The second leg of the stool goes to the issue of the people who manage the business. And not only are they terrific managers, but are they honest and do they have high integrity? Do they see that what's happening at the company level is happening identically at the per share level?
And then lastly, the third leg is the issue of reinvestment. We call it sometimes the glue that holds these together. That is, is there an opportunity that exists because of the skill of the manager, the nature of the business to reinvest what we presume is excess cash. To reinvest that in a way to continue to earn these above-average rates of return. And then to that, we apply our valuation overlay, which is our quantitative way of saying we're just not willing to pay very much for it.
Showcases American Tower Corp. (NYSE:AMT)
One of Akre’s top holdings is American Tower Corp., a company providing tower for wireless communication companies in the US and other countries. Here is the excerpt of the interview concerning AMT:
- American Tower has the strongest balance sheet and may be the best tower company among the three companies in the business: American Tower, Crown Castle, and SBA
- The demand for their service is created altogether away from them. That is the growth in wireless service, which is a worldwide phenomenon. And that growth has been not only an issue of convenience, but an issue of changes in use, from voice to data to video to now even HD. And each of those generations -- first G, second G, third G -- causes the demand for wireless services to increase.
- So the external demand for the use of the service is great, and it doesn't cost American Tower a nickel to produce that demand, number one. Number two, their business then is really a vertical real estate business: more towers, more tenants per tower, more rent per tenant.
- And then as the demand going from 2G to 3G increases, that requires both a denser antenna network, as well as more complicated antennas.

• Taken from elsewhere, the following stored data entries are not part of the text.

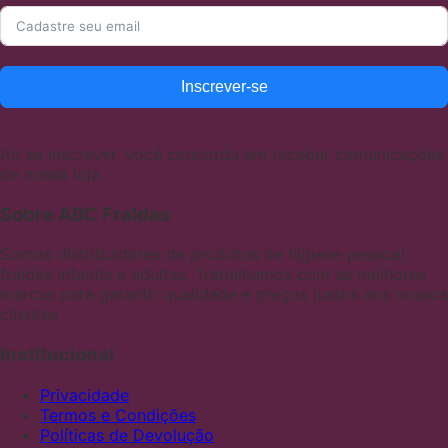
Inscrever-se
Ao se inscrever, você concorda em receber comunicações
de nossa loja.
Sobre ABC Fraldas
Somos distribuidores de produtos de higiene pessoal,
fraldas infantis e adultas. Trabalhamos com as melhores
marcas para garantir qualidade e preços justos aos nossos
clientes
Institucional
Privacidade
Termos e Condições
Políticas de Devolução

And each one of those is a growth in economic opportunity for American Tower.
- When American Tower or any of the other tower companies gets a tenant that becomes incremental -- and I don't know what that number is, but let's call it two tenants per tower -- the incremental fraction of a tenant comes with margins that might be as high as 90%.
- The assets have a long life, a life well in excess of the depreciation schedules. And in American Tower's case, a great deal of the cash is sheltered by depreciation. So we shareholders are getting a buildup in economic value that's much greater than fully-taxed gap earnings.
- And so we have, really, a compounding machine, and valuation today is sort of 17, 18 times free cash flow of 2010, a reasonable valuation from our perspective for a business that has a long runway of growth and opportunity ahead of them.
- In addition to their domestic business, they have a tower portfolio in Mexico, a tower portfolio in Brazil, and more recently, a tower portfolio in India, all of them places with growing economies and friendly environments in which to operate business outside the United States.
- So I actually think that it may be the best business model we have in our portfolios. It's a terrific business.